Only the text of the records belongs in the answer, copied exactly, with every picture omitted.

(Given information Opens)

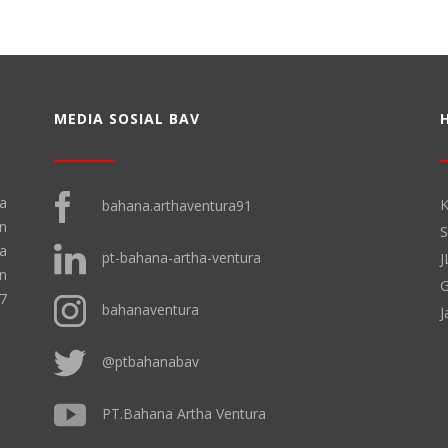
MEDIA SOSIAL BAV
a
K
bahana.arthaventura91
n
S
ha
pt-bahana-artha-ventura
J
n
G
17
bahanaventura
J
@ptbahanabav
PT.Bahana Artha Ventura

(Given information Closes)

Task result:
MEDIA SOSIAL BAV
a
K
bahana.arthaventura91
n
S
ha
pt-bahana-artha-ventura
J
n
G
17
bahanaventura
J
@ptbahanabav
PT.Bahana Artha Ventura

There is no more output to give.